> WORK TO BE COMPLETED
Look through the entries for the string "автозапуском", and copy each line that holds it.

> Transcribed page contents
============================================================
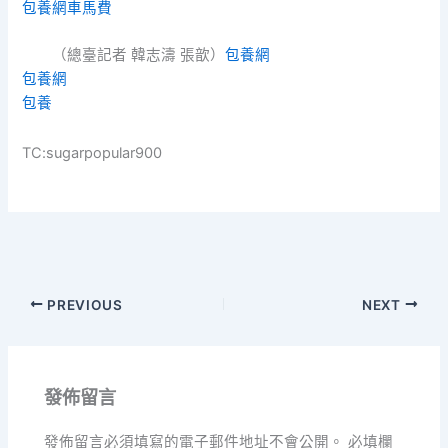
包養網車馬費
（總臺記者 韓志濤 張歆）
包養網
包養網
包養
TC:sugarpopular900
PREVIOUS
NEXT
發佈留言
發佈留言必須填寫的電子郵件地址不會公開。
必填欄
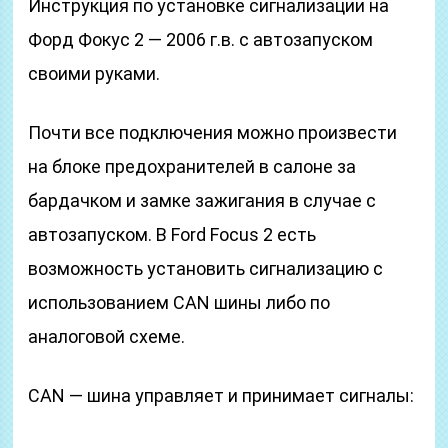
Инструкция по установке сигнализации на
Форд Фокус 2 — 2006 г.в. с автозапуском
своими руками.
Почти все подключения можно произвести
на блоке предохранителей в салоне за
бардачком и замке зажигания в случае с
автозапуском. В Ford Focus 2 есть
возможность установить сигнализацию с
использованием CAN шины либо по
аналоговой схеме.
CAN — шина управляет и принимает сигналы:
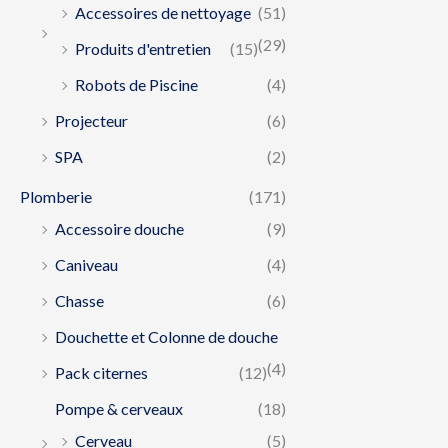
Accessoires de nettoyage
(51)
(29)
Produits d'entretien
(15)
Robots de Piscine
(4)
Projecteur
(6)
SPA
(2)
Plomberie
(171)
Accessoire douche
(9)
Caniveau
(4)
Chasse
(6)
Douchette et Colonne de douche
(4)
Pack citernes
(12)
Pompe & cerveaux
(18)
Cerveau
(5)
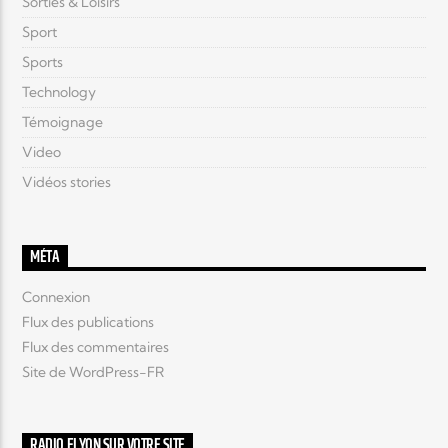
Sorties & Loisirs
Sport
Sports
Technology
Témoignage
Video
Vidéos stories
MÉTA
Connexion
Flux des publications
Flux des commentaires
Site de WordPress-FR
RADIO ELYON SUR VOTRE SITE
============================================================
> TASK SOLUTION
Форд Фокус 2 — 2006 г.в. с автозапуском
автозапуском. В Ford Focus 2 есть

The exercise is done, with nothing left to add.